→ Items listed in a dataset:
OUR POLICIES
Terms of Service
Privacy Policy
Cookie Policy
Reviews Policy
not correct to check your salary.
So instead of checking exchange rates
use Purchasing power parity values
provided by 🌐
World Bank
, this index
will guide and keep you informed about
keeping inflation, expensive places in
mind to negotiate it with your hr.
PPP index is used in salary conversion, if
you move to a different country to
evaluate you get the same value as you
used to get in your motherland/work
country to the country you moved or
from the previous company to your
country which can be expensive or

...

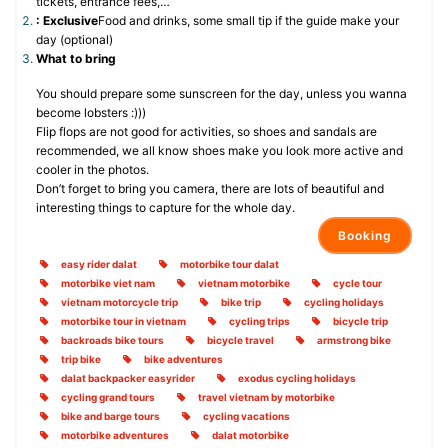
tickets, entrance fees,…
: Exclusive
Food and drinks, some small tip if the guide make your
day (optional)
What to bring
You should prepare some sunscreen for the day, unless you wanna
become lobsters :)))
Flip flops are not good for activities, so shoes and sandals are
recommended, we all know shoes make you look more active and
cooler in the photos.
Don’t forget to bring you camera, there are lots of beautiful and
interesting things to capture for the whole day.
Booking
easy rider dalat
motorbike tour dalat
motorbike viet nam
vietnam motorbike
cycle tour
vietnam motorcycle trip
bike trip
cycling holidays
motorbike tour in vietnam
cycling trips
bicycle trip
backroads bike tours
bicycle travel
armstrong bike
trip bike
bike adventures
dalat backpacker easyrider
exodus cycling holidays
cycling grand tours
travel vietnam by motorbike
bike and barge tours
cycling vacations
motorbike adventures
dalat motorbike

...

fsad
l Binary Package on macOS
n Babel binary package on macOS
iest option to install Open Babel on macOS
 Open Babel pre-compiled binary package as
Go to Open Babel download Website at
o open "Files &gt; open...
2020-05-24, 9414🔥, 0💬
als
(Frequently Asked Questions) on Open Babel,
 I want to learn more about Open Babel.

→ Your objective: Above are the records; copy exactly the lines from the line with "OUR POLICIES" through the line with "country which can be expensive or", both included.

→ Result of the exercise:
OUR POLICIES
Terms of Service
Privacy Policy
Cookie Policy
Reviews Policy
not correct to check your salary.
So instead of checking exchange rates
use Purchasing power parity values
provided by 🌐
World Bank
, this index
will guide and keep you informed about
keeping inflation, expensive places in
mind to negotiate it with your hr.
PPP index is used in salary conversion, if
you move to a different country to
evaluate you get the same value as you
used to get in your motherland/work
country to the country you moved or
from the previous company to your
country which can be expensive or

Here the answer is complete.